There is no difference between today’s new cloudless data and the historical data available as all data has been produced in the same way. This is to ensure consistency throughout our service. However, this also means historical data is produced without any future insights and it’s only backward-looking. It will not extrapolate into what we know it will become because it will not see future data even if we do have it available.
Our cloudless imagery is not limited by the size of Sentinel-2 tiles. We can create wall-to-wall cloudless imagery that fits your arbitrary size needs, as we update our imagery on days without Sentinel-2. We do that to include data from other satellites that have different orbits and data acquisition than Sentinel-2. That results in easy usability as you can increase your area of interest in all directions knowing there will be data to support your analysis.

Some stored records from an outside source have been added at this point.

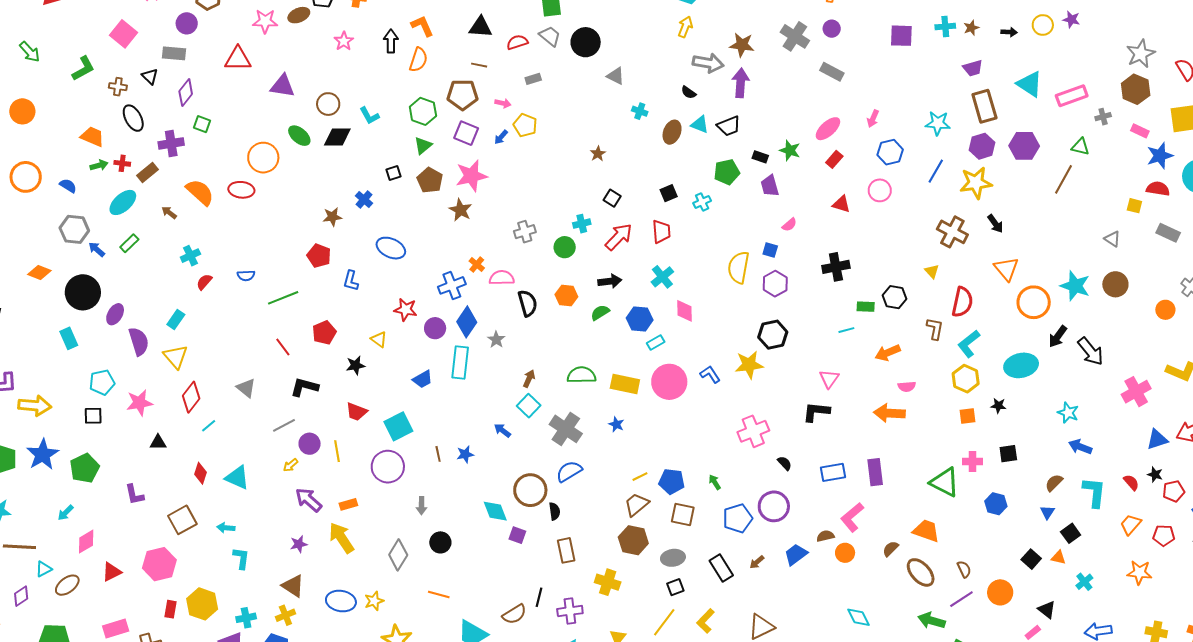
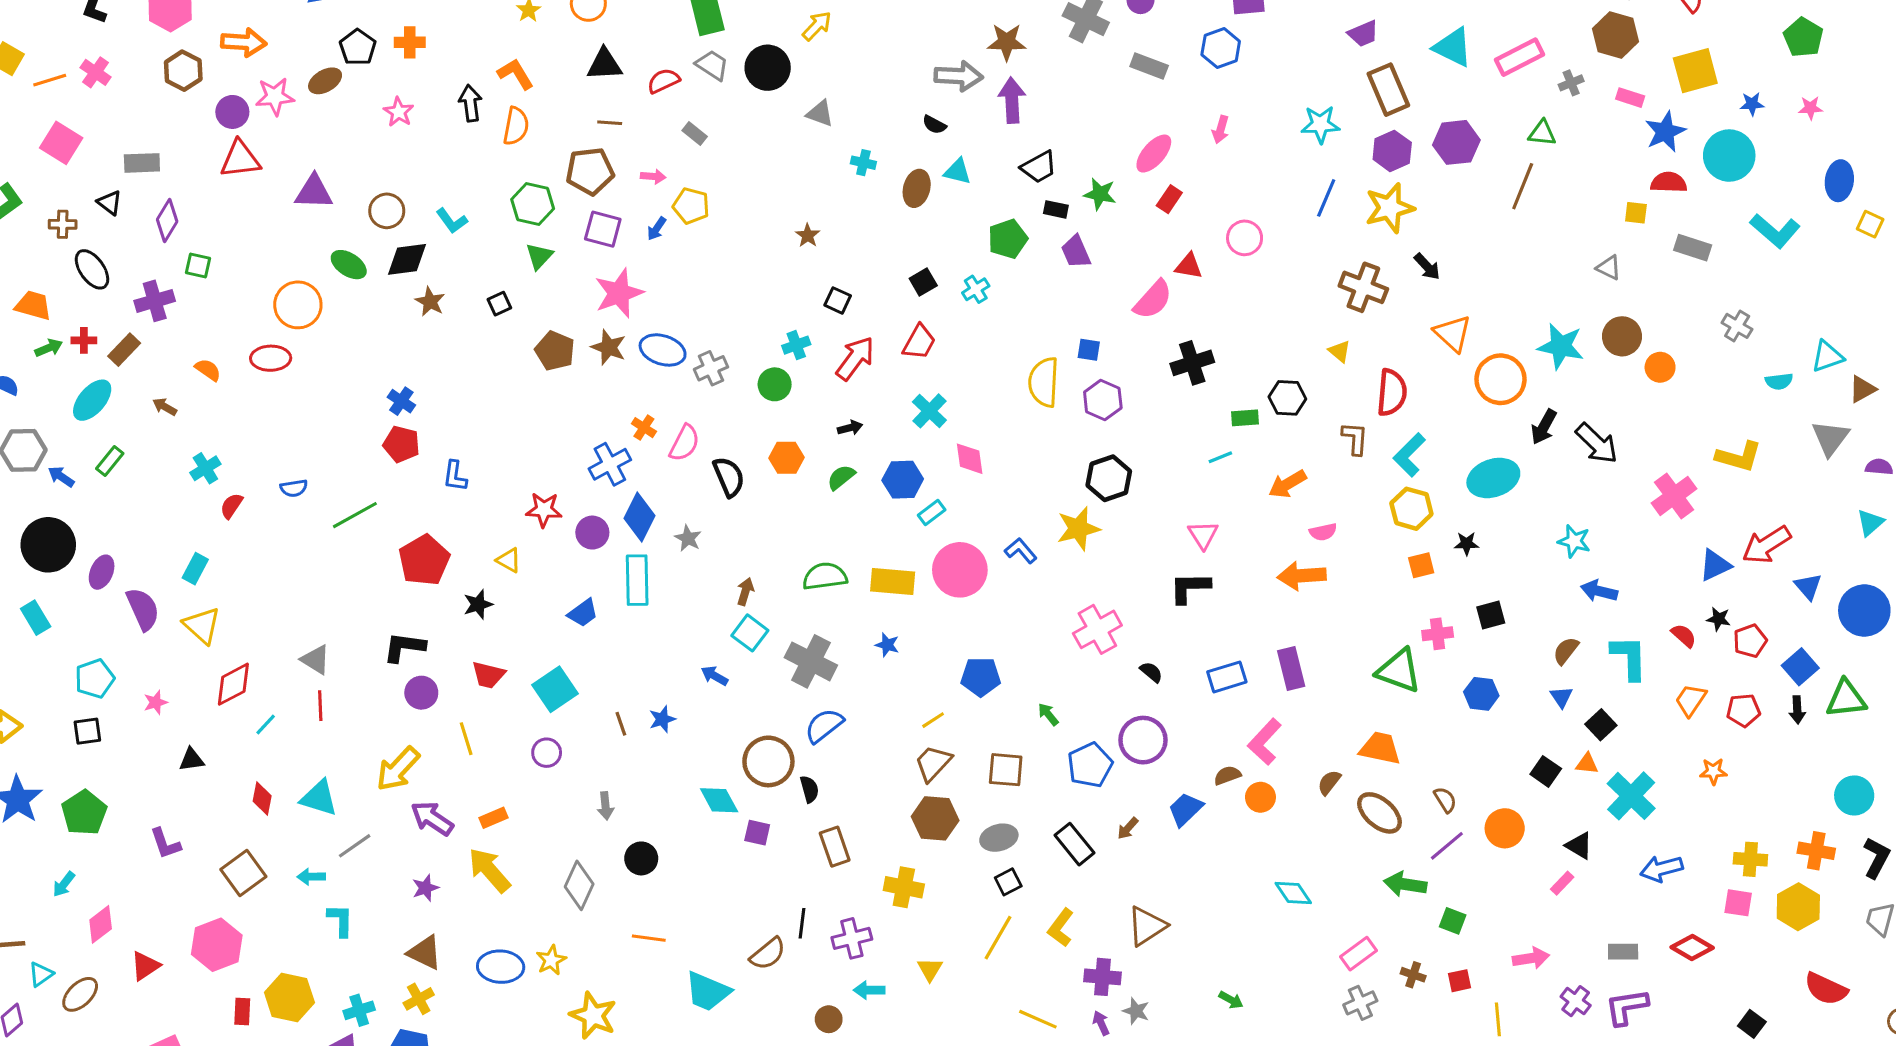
purple circle: (187, 23) -> (232, 112), moved
yellow arrow: (685, 27) -> (817, 26), moved, turned 30
gray rectangle: (533, 79) -> (695, 133), turned 63
black trapezoid: (729, 126) -> (1039, 167), moved
blue hexagon: (890, 152) -> (1221, 48), moved
brown pentagon: (430, 180) -> (555, 351), moved
orange semicircle: (200, 192) -> (208, 370), size x0.6
blue cross: (364, 200) -> (401, 401), moved
brown star: (332, 217) -> (430, 302), moved, turned -30
pink semicircle: (789, 225) -> (1153, 300), moved, size x1.8
red trapezoid: (661, 232) -> (919, 342), turned 40
blue ellipse: (391, 248) -> (663, 350), moved
pink semicircle: (502, 278) -> (684, 443), turned 125
black arrow: (610, 281) -> (850, 428), size x0.7
orange circle: (1165, 310) -> (1660, 367), moved
red pentagon: (324, 333) -> (424, 560), size x1.4
red line: (283, 347) -> (320, 706), moved, turned 42
red diamond: (191, 397) -> (233, 684), turned 32
pink star: (139, 403) -> (156, 702), size x0.6
gray line: (284, 425) -> (355, 846), moved
purple circle: (310, 444) -> (421, 693), moved
yellow arrow: (291, 465) -> (398, 769), size x2.0
purple circle: (388, 467) -> (547, 753), size x0.6
blue pentagon: (672, 481) -> (981, 677), moved
orange star: (1139, 573) -> (1713, 771), size x0.7
cyan cross: (1084, 582) -> (1631, 796), size x1.8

This is developed for land-based monitoring and all open water bodies are removed after the images have been created. We do not store SAR data for open seas and it’s not recommended to use any unremoved water imagery that you might find on the platform. You can find lakes consistently in our imagery, however, all water data is considerably lower quality than our land-based imagery. You can read more about the data generation process and our cloudless imagery in our Cloudless ‘Synthetic’ Sentinel-2 Data and Multiple Satellites, One Optical Image articles.
Data Specifications
Band ID | Spectral Band | Wavelength (nm) | Resolution (m) | Band Name |
1 | Blue | 492 ± 33 | 10 | B2 |
2 | Green | 559 ± 18 | 10 | B3 |
3 | Red | 664 ± 15 | 10 | B4 |
4 | Red-Edge 1 | 704 ± 8 | 10 | B5 |
5 | Red-Edge 2 | 740 ± 7 | 10 | B6 |
6 | Red-Edge 3 | 782 ± 10 | 10 | B7 |
7 | Near Infrared (NIR) | 732 ± 53 | 10 | B8 |
8 | Narrow NIR | 864 ± 11 | 10 | B8a |
9 | SWIR 1 | 1613 ± 47 | 10 | B11 |
10 | SWIR 2 | 2200 ± 92 | 10 | B12 |
All ten spectral bands are in the same 10-meter resolution meaning 20-meter resolution spectral bands have been upsampled during the deep learning data generation process. All spectral bands are in the same order and have the same band names as the Sentinel-2 MSI Instrument (ie. true color is [B3,B2,B1]).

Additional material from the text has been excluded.